Reaction is published three times per year and focuses on key issues impacting the chemical and performance technology industry.
In this edition, there is a focus on what chemical companies are doing to drive excellence in working capital performance. It also takes a look at the chemical industry in Korea as well as the increasingly important area of cyber security and what chemical companies can do to protect themselves from external threats.
Once designed to operate in isolation, chemical manufacturing control systems are now being connected to the virtual world. Production data from control systems are integrated with IT analytic tools and online resources to help reduce production costs, enhance operational efficiencies and improve maintenance. However, control systems that are open to data exchange are also open to the possibility of cyber-attacks ranging from espionage to physical damage in the plant. An inclusive approach to cyber security that brings together engineers, IT professionals and corporate leadership can help chemical manufacturers benefit from the latest technology while maintaining a strong security posture.

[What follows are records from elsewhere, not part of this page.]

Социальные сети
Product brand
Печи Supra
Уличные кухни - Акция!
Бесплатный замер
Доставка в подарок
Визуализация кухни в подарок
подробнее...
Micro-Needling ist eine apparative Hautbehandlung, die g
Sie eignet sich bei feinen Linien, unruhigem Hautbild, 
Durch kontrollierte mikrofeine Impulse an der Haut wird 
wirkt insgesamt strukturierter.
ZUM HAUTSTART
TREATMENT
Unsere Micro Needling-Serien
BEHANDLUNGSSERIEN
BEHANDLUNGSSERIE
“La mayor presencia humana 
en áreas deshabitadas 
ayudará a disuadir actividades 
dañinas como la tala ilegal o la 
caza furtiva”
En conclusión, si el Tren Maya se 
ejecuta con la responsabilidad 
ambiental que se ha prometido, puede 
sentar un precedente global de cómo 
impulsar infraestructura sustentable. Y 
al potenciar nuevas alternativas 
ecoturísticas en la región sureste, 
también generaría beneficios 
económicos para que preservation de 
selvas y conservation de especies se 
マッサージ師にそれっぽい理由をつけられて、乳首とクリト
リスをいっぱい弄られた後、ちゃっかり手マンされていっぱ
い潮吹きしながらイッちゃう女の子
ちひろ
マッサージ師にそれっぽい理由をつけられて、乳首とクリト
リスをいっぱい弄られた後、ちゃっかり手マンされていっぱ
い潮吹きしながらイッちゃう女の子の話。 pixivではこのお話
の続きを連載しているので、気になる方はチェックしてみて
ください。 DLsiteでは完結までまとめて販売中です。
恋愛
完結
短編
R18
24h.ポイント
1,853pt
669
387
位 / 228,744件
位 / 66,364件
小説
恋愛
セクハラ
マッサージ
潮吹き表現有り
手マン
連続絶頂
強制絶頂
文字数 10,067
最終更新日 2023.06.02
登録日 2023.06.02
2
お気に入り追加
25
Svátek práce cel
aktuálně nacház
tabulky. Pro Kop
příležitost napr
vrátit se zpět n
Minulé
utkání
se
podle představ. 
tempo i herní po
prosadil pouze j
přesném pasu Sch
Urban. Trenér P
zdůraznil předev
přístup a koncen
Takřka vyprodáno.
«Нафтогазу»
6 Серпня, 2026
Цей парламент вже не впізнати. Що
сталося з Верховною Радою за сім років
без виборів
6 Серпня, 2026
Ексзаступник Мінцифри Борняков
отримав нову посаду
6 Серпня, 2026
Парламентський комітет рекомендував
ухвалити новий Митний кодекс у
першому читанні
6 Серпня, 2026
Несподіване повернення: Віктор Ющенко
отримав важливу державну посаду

During the global downturn working capital management was top of mind for the chemical industry. Companies were able to unlock cash and improve their balance sheets through rigorous working capital management. With today’s increased revenues, falling raw material prices and ready access to cheap debt, companies might feel that they have fewer incentives to change their processes. However, opportunities are often available to improve capital performance, and the benefits can range well beyond increased liquidity. Whether in good times or bad, working capital management should be based on holistic, sustainable solutions and should be an intrinsic part of a chemical company’s business strategy.

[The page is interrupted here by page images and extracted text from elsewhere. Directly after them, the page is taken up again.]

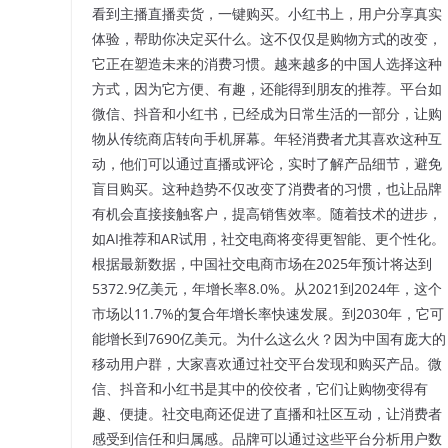
看到主播直播卖货，一键购买。小红书上，用户分享真实
体验，帮助你决定买什么。这不仅仅是购物方式的改变，
它正在塑造未来的消费习惯。越来越多的中国人选择这种
方式，因为它方便、有趣，还能得到朋友的推荐。平台如
微信、抖音和小红书，已经成为日常生活的一部分，让购
物从传统商店转向手机屏幕。年轻消费者尤其喜欢这种互
动，他们可以通过直播或评论，实时了解产品细节，避免
盲目购买。这种趋势不仅改变了消费者的习惯，也让品牌
有机会直接接触客户，提高销售效率。随着技术的进步，
如AI推荐和AR试用，社交电商将变得更智能、更个性化。
根据最新数据，中国社交电商市场在2025年预计将达到
5372.9亿美元，年增长率8.0%。从2021到2024年，这个
市场以11.7%的复合年增长率快速发展。到2030年，它可
能增长到7690亿美元。为什么这么火？因为中国有庞大的
移动用户群，大家喜欢通过社交平台发现和购买产品。微
信、抖音和小红书是其中的佼佼者，它们让购物变得有
趣、便捷。社交电商还促进了直播和社区互动，让消费者
感受到信任和归属感。品牌可以通过这些平台分析用户数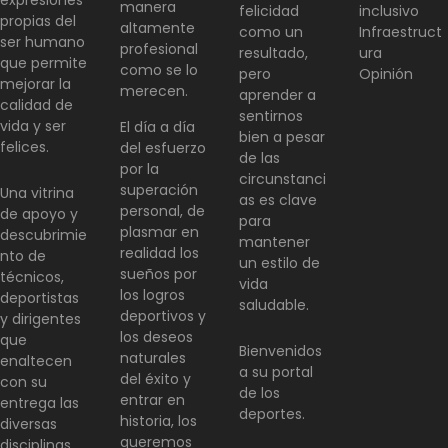
expresiones
manera
felicidad
inclusivo
propias del
altamente
como un
Infraestruct
ser humano
profesional
resultado,
ura
que permite
como se lo
pero
Opinión
mejorar la
merecen.
aprender a
calidad de
sentirnos
vida y ser
El día a día
bien a pesar
felices.
del esfuerzo
de las
por la
circunstanci
superación
Una vitrina
as es clave
personal, de
de apoyo y
para
plasmar en
descubrimie
mantener
realidad los
nto de
un estilo de
sueños por
técnicos,
vida
los logros
deportistas
saludable.
deportivos y
y dirigentes
los deseos
que
Bienvenidos
naturales
enaltecen
a su portal
del éxito y
con su
de los
entrar en
entrega las
deportes.
historia, los
diversas
queremos
disciplinas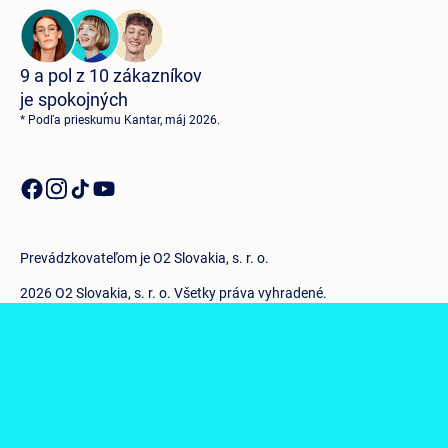
9 a pol z 10 zákazníkov
je spokojných
* Podľa prieskumu Kantar, máj 2026.
Prevádzkovateľom je O2 Slovakia, s. r. o.
2026 O2 Slovakia, s. r. o. Všetky práva vyhradené.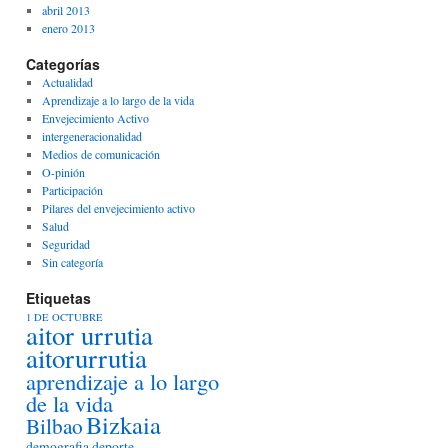
abril 2013
enero 2013
Categorías
Actualidad
Aprendizaje a lo largo de la vida
Envejecimiento Activo
intergeneracionalidad
Medios de comunicación
O-pinión
Participación
Pilares del envejecimiento activo
Salud
Seguridad
Sin categoría
Etiquetas
1 DE OCTUBRE
aitor urrutia
aitorurrutia
aprendizaje a lo largo
de la vida
Bizkaia
Bilbao
demografia
deporte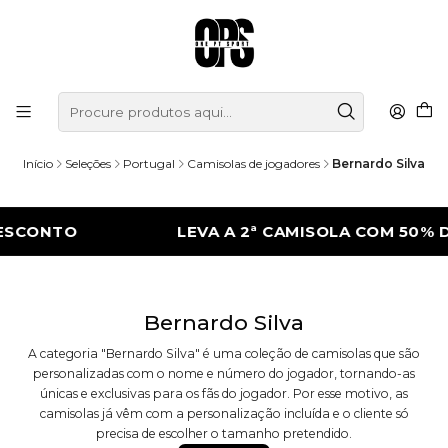
Início
Seleções
Portugal
Camisolas de jogadores
Bernardo Silva
ESCONTO
LEVA A 2ª CAMISOLA COM 50% 
Bernardo Silva
A categoria "Bernardo Silva" é uma coleção de camisolas que são
personalizadas com o nome e número do jogador, tornando-as
únicas e exclusivas para os fãs do jogador. Por esse motivo, as
camisolas já vêm com a personalização incluída e o cliente só
precisa de escolher o tamanho pretendido.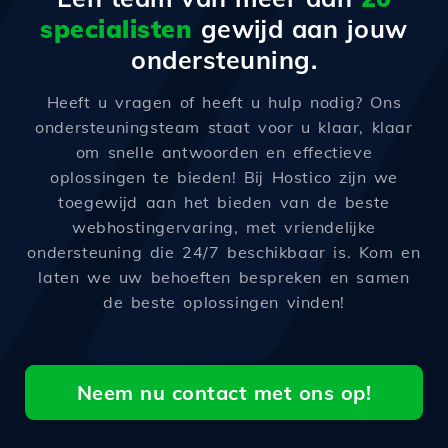
specialisten
gewijd aan jouw
ondersteuning.
Heeft u vragen of heeft u hulp nodig? Ons
ondersteuningsteam staat voor u klaar, klaar
om snelle antwoorden en effectieve
oplossingen te bieden! Bij Hostico zijn we
toegewijd aan het bieden van de beste
webhostingervaring, met vriendelijke
ondersteuning die 24/7 beschikbaar is. Kom en
laten we uw behoeften bespreken en samen
de beste oplossingen vinden!
Neem nu contact met ons op!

During the global recession, Korean chemical companies maintained impressive performance levels, based in large part on exports to China. However, this focus on Chinese markets also means that Korean chemical companies are now feeling the effects of China’s slowing economic growth, the devaluation of the yuan, and new government policies favoring chemical products made in China over imports. Further uncertainties arise from a high dependency on petrochemical production and downward price pressures due to low oil prices. Future growth will depend on a restructuring and consolidation of the industry, a shift away from basic petrochemicals, and the pursuit of new opportunities in the specialty chemical sector.